» **WORK ITEM**
Send back all of the records, each one exactly as written.

[INFORMATION SHOWN]

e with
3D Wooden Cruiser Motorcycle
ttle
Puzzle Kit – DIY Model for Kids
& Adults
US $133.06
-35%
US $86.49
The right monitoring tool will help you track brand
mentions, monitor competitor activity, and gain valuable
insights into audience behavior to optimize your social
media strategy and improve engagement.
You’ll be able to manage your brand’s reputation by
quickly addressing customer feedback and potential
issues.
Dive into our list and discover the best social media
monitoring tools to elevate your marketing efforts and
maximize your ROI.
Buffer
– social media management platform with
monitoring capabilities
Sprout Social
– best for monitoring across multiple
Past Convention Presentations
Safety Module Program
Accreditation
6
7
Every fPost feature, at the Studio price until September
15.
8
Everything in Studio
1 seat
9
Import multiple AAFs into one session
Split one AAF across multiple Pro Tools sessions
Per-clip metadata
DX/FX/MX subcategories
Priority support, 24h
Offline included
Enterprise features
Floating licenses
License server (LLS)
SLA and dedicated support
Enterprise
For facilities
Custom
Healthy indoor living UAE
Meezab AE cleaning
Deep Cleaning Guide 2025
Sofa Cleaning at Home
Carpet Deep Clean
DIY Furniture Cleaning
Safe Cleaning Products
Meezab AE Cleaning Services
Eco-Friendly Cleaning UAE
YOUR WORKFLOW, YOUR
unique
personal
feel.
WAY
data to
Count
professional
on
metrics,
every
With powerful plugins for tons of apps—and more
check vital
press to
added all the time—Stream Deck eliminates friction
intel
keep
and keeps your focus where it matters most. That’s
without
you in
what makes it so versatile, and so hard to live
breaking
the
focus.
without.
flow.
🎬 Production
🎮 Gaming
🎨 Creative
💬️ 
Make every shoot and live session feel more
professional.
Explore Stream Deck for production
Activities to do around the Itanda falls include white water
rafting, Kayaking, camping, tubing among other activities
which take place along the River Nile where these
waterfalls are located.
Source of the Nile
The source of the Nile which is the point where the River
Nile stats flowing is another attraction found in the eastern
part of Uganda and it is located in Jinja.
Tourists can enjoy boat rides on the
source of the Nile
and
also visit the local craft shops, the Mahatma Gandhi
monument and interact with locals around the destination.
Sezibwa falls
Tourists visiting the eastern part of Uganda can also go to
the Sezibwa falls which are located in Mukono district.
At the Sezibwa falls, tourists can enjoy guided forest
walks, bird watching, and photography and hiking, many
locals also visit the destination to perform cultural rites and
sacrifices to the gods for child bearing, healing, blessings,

[/INFORMATION SHOWN]

» **RESPONSE**
e with
3D Wooden Cruiser Motorcycle
ttle
Puzzle Kit – DIY Model for Kids
& Adults
US $133.06
-35%
US $86.49
The right monitoring tool will help you track brand
mentions, monitor competitor activity, and gain valuable
insights into audience behavior to optimize your social
media strategy and improve engagement.
You’ll be able to manage your brand’s reputation by
quickly addressing customer feedback and potential
issues.
Dive into our list and discover the best social media
monitoring tools to elevate your marketing efforts and
maximize your ROI.
Buffer
– social media management platform with
monitoring capabilities
Sprout Social
– best for monitoring across multiple
Past Convention Presentations
Safety Module Program
Accreditation
6
7
Every fPost feature, at the Studio price until September
15.
8
Everything in Studio
1 seat
9
Import multiple AAFs into one session
Split one AAF across multiple Pro Tools sessions
Per-clip metadata
DX/FX/MX subcategories
Priority support, 24h
Offline included
Enterprise features
Floating licenses
License server (LLS)
SLA and dedicated support
Enterprise
For facilities
Custom
Healthy indoor living UAE
Meezab AE cleaning
Deep Cleaning Guide 2025
Sofa Cleaning at Home
Carpet Deep Clean
DIY Furniture Cleaning
Safe Cleaning Products
Meezab AE Cleaning Services
Eco-Friendly Cleaning UAE
YOUR WORKFLOW, YOUR
unique
personal
feel.
WAY
data to
Count
professional
on
metrics,
every
With powerful plugins for tons of apps—and more
check vital
press to
added all the time—Stream Deck eliminates friction
intel
keep
and keeps your focus where it matters most. That’s
without
you in
what makes it so versatile, and so hard to live
breaking
the
focus.
without.
flow.
🎬 Production
🎮 Gaming
🎨 Creative
💬️ 
Make every shoot and live session feel more
professional.
Explore Stream Deck for production
Activities to do around the Itanda falls include white water
rafting, Kayaking, camping, tubing among other activities
which take place along the River Nile where these
waterfalls are located.
Source of the Nile
The source of the Nile which is the point where the River
Nile stats flowing is another attraction found in the eastern
part of Uganda and it is located in Jinja.
Tourists can enjoy boat rides on the
source of the Nile
and
also visit the local craft shops, the Mahatma Gandhi
monument and interact with locals around the destination.
Sezibwa falls
Tourists visiting the eastern part of Uganda can also go to
the Sezibwa falls which are located in Mukono district.
At the Sezibwa falls, tourists can enjoy guided forest
walks, bird watching, and photography and hiking, many
locals also visit the destination to perform cultural rites and
sacrifices to the gods for child bearing, healing, blessings,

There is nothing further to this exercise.